Executives from the maintenance, repair, and overhaul (MRO) industry are worried about an anticipated shortfall in the number of adequately trained mechanics at a time when the global airline fleet is expanding and modernizing, according to Oliver Wyman’s 2017 MRO survey titled When Growth Outpaces Capacity.
“It is a double whammy. Over the next decade a record number of maintenance technicians will retire, outpacing the total number of new mechanics entering the market,” said Brian Prentice, partner with Oliver Wyman. “At the same time, the global fleet is growing significantly. Additionally, the shortfall is expected to create expertise gaps as the industry finds itself having to service a fleet that will be almost equally divided between older and newer technology aircraft. This is one situation in the US, where the jobs are available, but the people are not.”
According to the survey, 78 percent say it is getting harder to hire mechanics and the tightening labor market is pushing them to rely on overtime and other stop-gap efforts to keep up with market demand.
The aging of the mechanic workforce and anticipated retirements could not come at a worse time for the industry, as it gears up to accommodate the larger fleet. The median age of aviation mechanics in the United States is 51 years old, nine years higher than the median age for the broader US workforce according to the Bureau of Labor Statistics. At the same time, relatively few millennials are looking to train as aviation mechanics. When asked why it was difficult to recruit, 51 percent of survey respondents identified wages and benefits as an obstacle.
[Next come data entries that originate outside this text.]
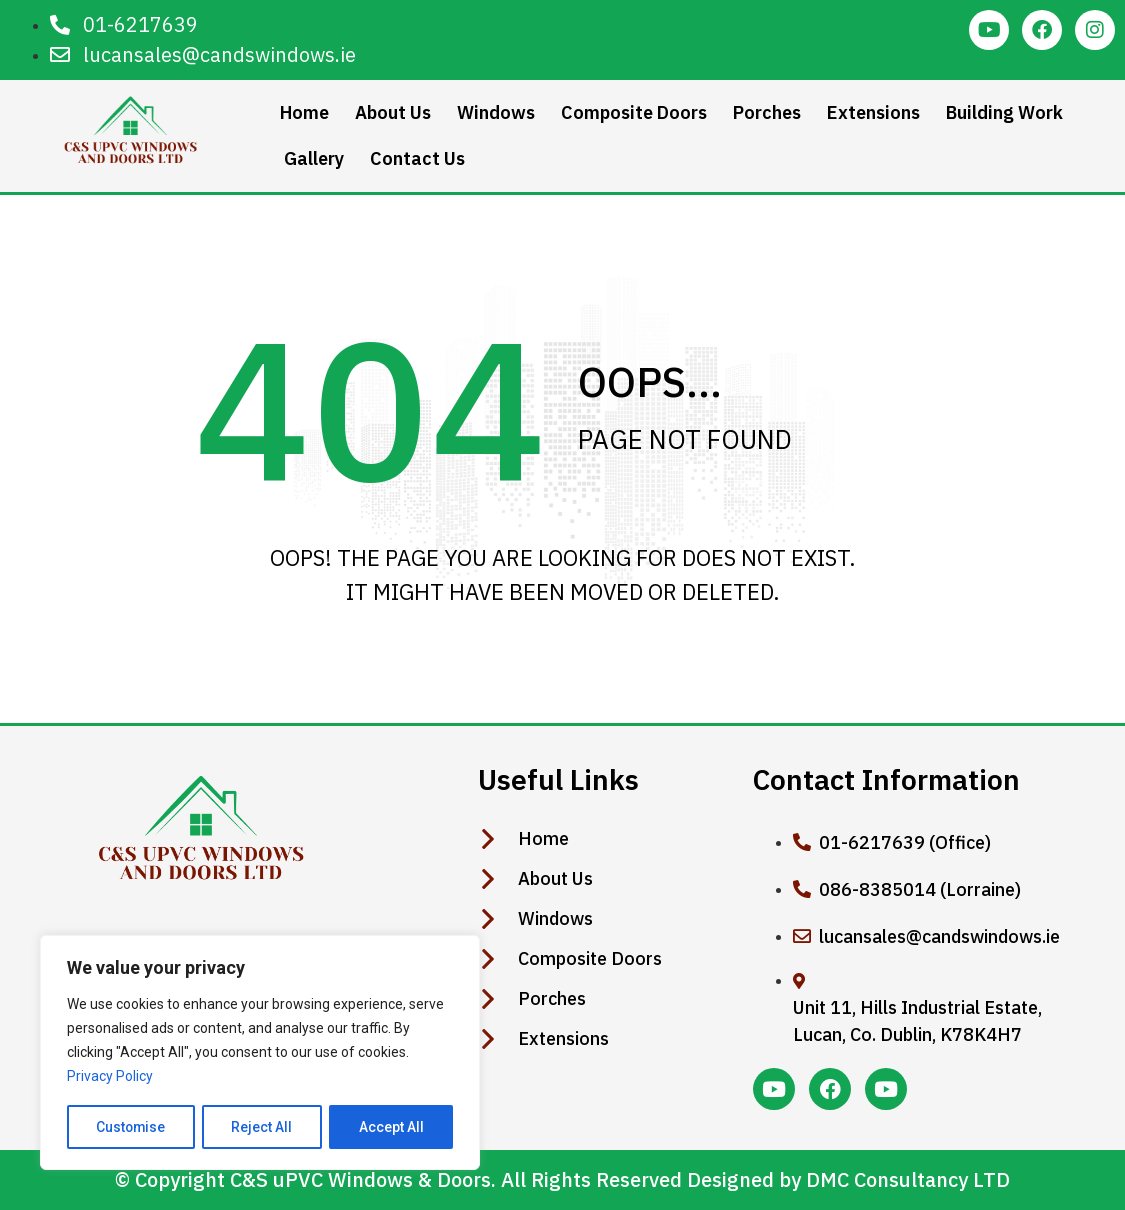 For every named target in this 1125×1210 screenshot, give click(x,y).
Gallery (314, 158)
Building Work (1004, 112)
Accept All (391, 1127)
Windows (496, 112)
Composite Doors (634, 112)
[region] (260, 1053)
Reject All (263, 1127)
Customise (131, 1127)
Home (304, 112)
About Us (393, 112)
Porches (767, 112)
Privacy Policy (110, 1077)
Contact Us (417, 158)
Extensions (873, 112)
Additional survey findings include:
- The world’s major airlines are slated to add 20,444 planes, of which 17,390 are new technology aircraft, and retire 10,311 older planes. By 2027, 58 percent of the global fleet will be newer generation aircraft.
- Mechanics will need the skill sets to work not only on the newest planes, but also on those that have been flying for 20 years.
- Roughly 30 percent of mechanics who train for the airline industry find careers in other industries, due to better pay, improved working hours, and other attractive job incentives.
- Technology offers some hope to ease the impact of the labor shortage through productivity enhancements and operational improvements; if IT spending is adequately prioritized.
- With a shortage of skilled technical labor, airlines will likely protect their daily operations by drawing existing skilled workers into their line maintenance programs to the detriment of third-party maintenance providers.
- In the near term, airlines will continue to focus on operational reliability, at the possible expense of turnaround times for scheduled maintenance and components.
- An increase in out-of-service time will potentially require a shift in asset management strategies. The industry may give back some of the efficiency gains made and hold more spares.
“The industry is facing a variety of challenges and some can be remedied by a combination of improved efficiencies driven by new technology solutions and increased wages to attract new talent,” added Prentice. “However, this may take up to a decade to achieve, leaving the industry at a crossroads in the meantime.”
About the MRO Survey
In its second decade, Oliver Wyman surveys a range of executives from across the aviation industry cross key trends and emerging issues in the MRO sector. Sixty-three percent of this year’s respondents to the annual survey were senior executives — either in C-suite posts or vice president or above, and 85 percent were director level or above. More than half (55%) were located in North America.